Regarding the original question, we unfortunately never got a detailed look at other TNG era starships, in or out of action. A few glimpses into old Constellations suggested these ships were robust and easy to rig with all sorts of fancy 24th century gimmickry, such as a remote piloting system, a system for one man to run the ship for a short while, or a two-second warp drive. Picard didn't give praise to the design in "Relics", though.

Timo Saloniemi
 
But at the end of the day like it or not it simply comes down to what the writers want/need the ship to do in any given episode.
 
Only three Galaxy-class ships were lost.

Weren't there only six of them in service at that point though?
Officially, we don't know how many Galaxy-class ships were built. The TNG Technical Manual suggested that there were only going to be twelve such ships (6 built initially, with 6 more to be built later when warranted), but onscreen the number could have been higher given how many we saw during in action in DS9 (one was even present in VOY's finale).
 
The two most flawed pieces of the Galaxy class are:

1. The starboard power coupling.
2. The fact that absolutely nothing, even a holodeck that can create characters that can kill the whole crew, has a physical "off" button.

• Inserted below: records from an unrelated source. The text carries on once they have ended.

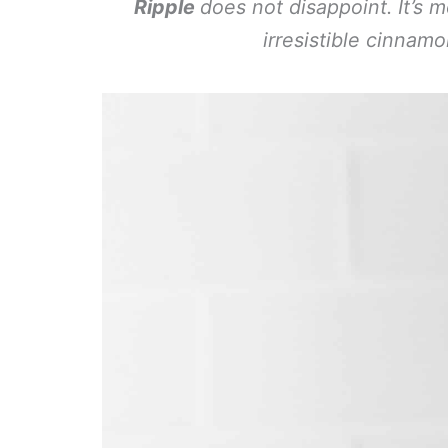
Ripple
does not disappoint. It’s 
irresistible cinnam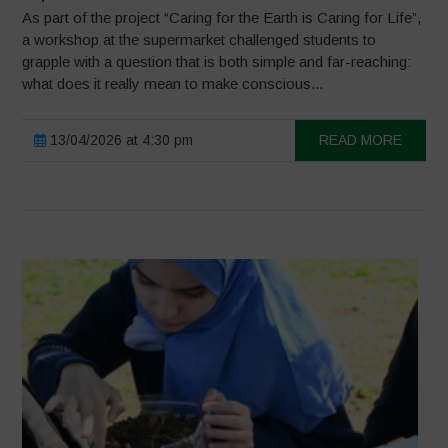
As part of the project “Caring for the Earth is Caring for Life”,
a workshop at the supermarket challenged students to
grapple with a question that is both simple and far-reaching:
what does it really mean to make conscious...
13/04/2026 at 4:30 pm
READ MORE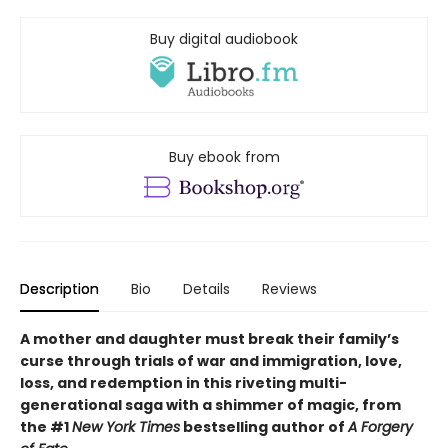
Buy digital audiobook
Buy ebook from
Description
Bio
Details
Reviews
A mother and daughter must break their family’s
curse through trials of war and immigration, love,
loss, and redemption in this riveting multi-
generational saga with a shimmer of magic, from
the #1
New York Times
bestselling author of
A Forgery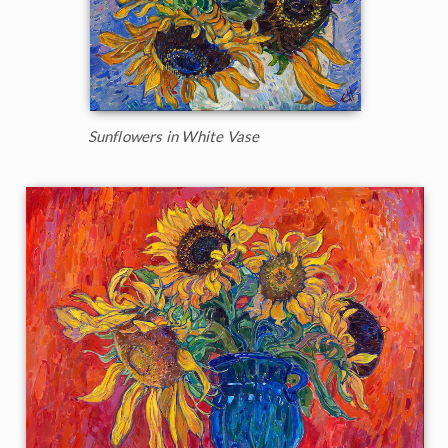
Sunflowers in White Vase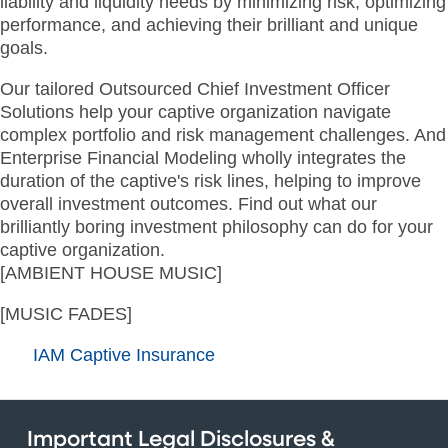
liability and liquidity needs by minimizing risk, optimizing
performance, and achieving their brilliant and unique
goals.
Our tailored Outsourced Chief Investment Officer
Solutions help your captive organization navigate
complex portfolio and risk management challenges. And
Enterprise Financial Modeling wholly integrates the
duration of the captive's risk lines, helping to improve
overall investment outcomes. Find out what our
brilliantly boring investment philosophy can do for your
captive organization.
[AMBIENT HOUSE MUSIC]
[MUSIC FADES]
IAM Captive Insurance
Important Legal Disclosures &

The flaw on the Yamato was her captain.
 
Yes, that blasted starboard power coupling. Damn you SPC!!!! Also the ejection system for the warp core that seemed to go down whenever the ship went over a slight bump.
 
The biggest flaw is the lag-time between the Captain's brain and the Conn's hands.

Captain's brain > Captain's mouth > Conn's ears > Conn's brain > Conn's hands.
 
That's a design flaw in about every ship in the Trek universe. Really just a plot device so the audience knows what the ship is doing even if there's not a visual shot.